When I was a teenager, I would be eating dinner and all at once I’d imagine grabbing hold of the soup tureen and turning it upside down over my parents’ heads. Noodles would snake down Dad’s temples, and carrot disks would stud Mom’s French twist. The image always set me to laughing, and then I couldn’t stop. I’d be laughing so hard I was choking, spewing bits of chewed food, while the two of them sat staring at me grimly.

I don’t know why that memory came back to me just at that moment.

Pop-Pop told Sophia I used to go to ball games with him as a little kid. “Him and Jeff; they’d take turns,” he said. “Barnaby loved that bugle call! Loved it. Always used to say to me, ‘Pop-Pop,’ he used to say, ‘aren’t you glad we don’t have organ music, like those poor other ball teams have?’ ”
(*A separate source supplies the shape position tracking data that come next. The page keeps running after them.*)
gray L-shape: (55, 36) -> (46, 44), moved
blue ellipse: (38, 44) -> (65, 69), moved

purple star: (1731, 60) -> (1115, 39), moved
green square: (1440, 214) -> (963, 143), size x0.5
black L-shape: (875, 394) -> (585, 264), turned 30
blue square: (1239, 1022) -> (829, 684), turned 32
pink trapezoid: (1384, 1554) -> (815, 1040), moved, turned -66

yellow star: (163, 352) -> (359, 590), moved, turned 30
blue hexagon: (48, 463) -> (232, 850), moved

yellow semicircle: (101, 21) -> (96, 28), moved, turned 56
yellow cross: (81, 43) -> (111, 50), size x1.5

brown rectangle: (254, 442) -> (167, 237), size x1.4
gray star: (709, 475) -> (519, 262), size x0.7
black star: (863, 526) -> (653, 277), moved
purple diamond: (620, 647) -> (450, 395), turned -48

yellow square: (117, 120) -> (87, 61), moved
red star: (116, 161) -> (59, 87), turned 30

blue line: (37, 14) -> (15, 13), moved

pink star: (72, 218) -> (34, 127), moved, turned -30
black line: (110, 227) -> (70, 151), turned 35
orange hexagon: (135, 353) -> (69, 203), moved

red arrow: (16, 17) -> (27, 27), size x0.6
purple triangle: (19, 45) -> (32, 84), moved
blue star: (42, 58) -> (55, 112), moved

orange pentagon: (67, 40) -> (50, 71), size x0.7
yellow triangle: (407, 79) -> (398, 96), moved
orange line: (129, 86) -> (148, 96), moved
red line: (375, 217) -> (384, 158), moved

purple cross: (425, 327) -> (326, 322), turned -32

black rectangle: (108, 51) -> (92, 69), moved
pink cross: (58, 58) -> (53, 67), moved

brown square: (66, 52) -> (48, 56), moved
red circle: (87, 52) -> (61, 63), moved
It seemed everybody assumed that Sophia would be riveted by the most inconsequential mention of my name. And she did look entertained. She was smiling and nodding, forgetting to eat her canned pineapple ring.

“Just how did you two meet?” Mom asked, and my grandma, showing off again, burst in with, “They met on a train.”

“On a train!”

The phrase gave me a vision of Sophia riding that train: her golden bun, her feather coat, her calm, pale hands accepting the stapled packet. My personal angel at last, I had fancied, but now that seemed an outdated concept. It was like when you’re introduced to someone who reminds you of, say, an old classmate, but then later, when you know him well, you forget about the classmate altogether. Sophia was just Sophia, by this time — so familiar to me, so much a part of my life, that I couldn’t imagine how she appeared to the people sitting around this table.

Except it was obvious they must like her. She was telling them in some detail now about our train ride. “He spilled coffee all over me,” she told them, and they laughed and tossed me appreciative glances, as if I’d done something witty. She said, “First I was annoyed, but when I saw how nice he was, and how well-mannered—”

“Barnaby, well-mannered?” my mother said.

“Oh, he apologized endlessly and helped me clean myself up. And so then we got to talking, and he told me about his work—”

A few resigned expressions here and there, but I don’t think she noticed.

“—and he described his clients so considerately, you know … And the clincher was that in Philly, I got a glimpse of Opal.”

This was exceptionally kind of her. Just by mentioning Opal’s name, sending her a wink across the table, she reminded the others that tonight was really Opal’s night. I watched them all remember that. Gram, who was sitting on Opal’s left, patted her hand and told her, “So you met Sophia before any of the rest of us, you smart little old thing!”

Opal smiled down at her plate.

“And then Barnaby asked for your phone number …,” Wicky suggested to Sophia.

“No, no. It was all left to me. I was the one who phoned, asking for him to come work for my aunt.”